Learning ML 1

2023/06/06

I’ve decided to get a lot better at ML, and I enjoyed my Rust learning log so much that I’m going to do something similar for this. However, I think there will be a lot of differences between learning ML and learning Rust. Rust is an easier learning environment in some important ways:

I expect that learning ML will be a lot like learning to be a mason or herbalist used to be: lots of arcane tricks without much grounding in a causal system, with expensive experimentation getting in the way of rapid improvement. Learning masonry or herbalism(?) on your own is not the move: you need to apprentice yourself to someone and watch how they do it. Absent that, here are some of my ideas:

Online Courses

I’ve taken online ML courses before and consider them more or less worthless, as they focus way more on theory than on practice. If we continue the masonry metaphor, it appears to me that online ML courses consider it extremely important that all masons should have a deep background in geology. Sure, rocks are important to masonry, and knowing which ones to use is probably really helpful. But at some point those rocks have to be assembled into a building, and I’m not convinced that most college professors even know how to do that. It would be very fair to point out that sooner or later, masonry gets revolutionized by stronger theoretical understanding (like trigonometry), but I’m not trying to invest time in that at the moment.

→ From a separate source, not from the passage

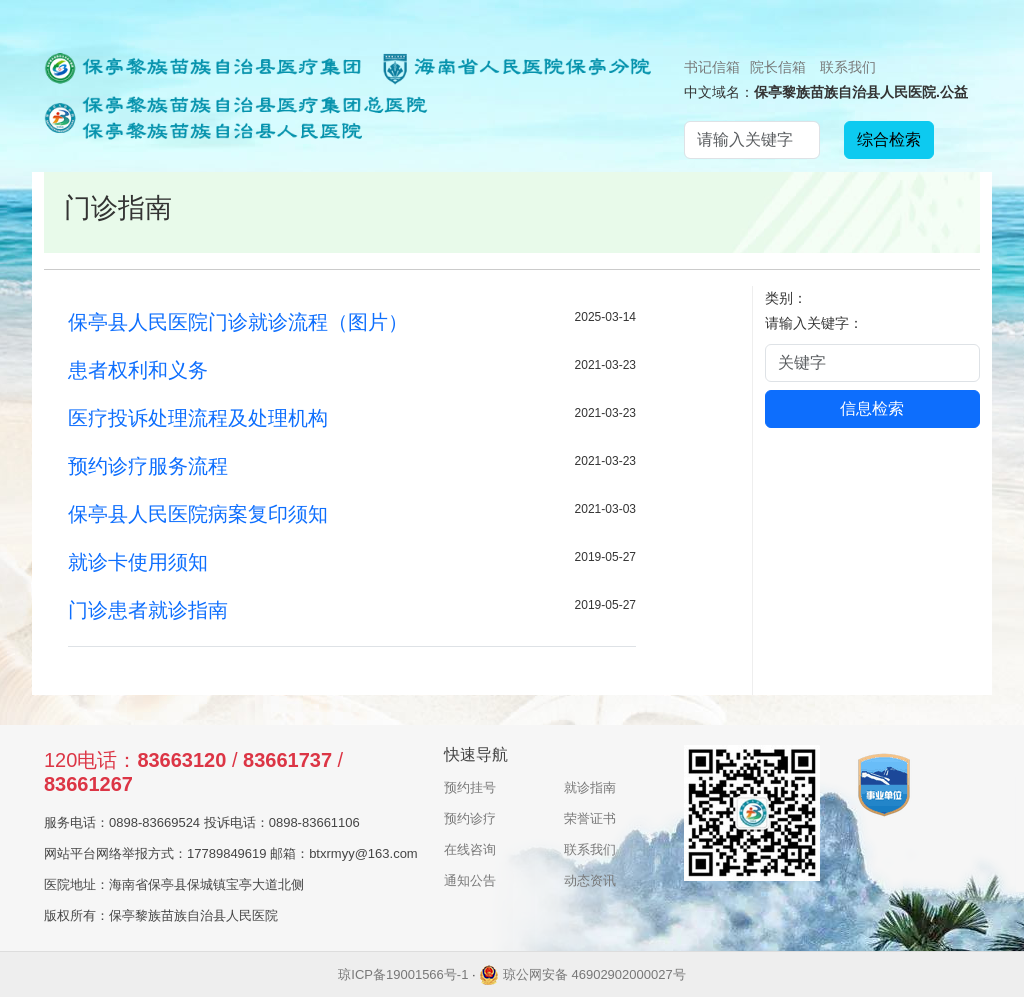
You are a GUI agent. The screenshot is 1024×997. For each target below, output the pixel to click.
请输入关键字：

I’d be delighted to be wrong here, a good online course would be super convenient, and I’ll keep trying to find one.

Reading Kaggle

Kaggle seems like a great resource, though they maybe (understandably) underemphasize robotics applications. I expect that one of the best ways to improve will be to look at the top 3 submissions to a contest relative to the 50th percentile or so to try and get an idea of what the best people in the world do differently than the middle of the pack (I assume the bottom 50% aren’t really trying, which isn’t a very interesting way to fail).

Small experiments (maybe competing in Kaggle?)

My computer is a 2016 Dell laptop, and I absolutely love it. I plan to get another one just like it if it ever breaks for good, but it’s not exactly an ML powerhouse, so I can’t train big neural nets unless I’m willing to pay for time on a cluster (which I currently can’t afford). But that doesn’t stop me from training small neural nets. I’m not sure how well I should expect this to work, though. If the last year or two in ML has made anything clear, it’s that large NNs have fundamentally different capabilities than small ones. Shouldn’t we expect that they need different approaches, too?

Reading Reddit

There seem to be two relevant Reddit communities if you want to learn ML: r/learnmachinelearning and r/MachineLearning. I don’t expect that reading Reddit alone would be a good way to learn, but maybe it will be a good way to track the field and see what other people are doing.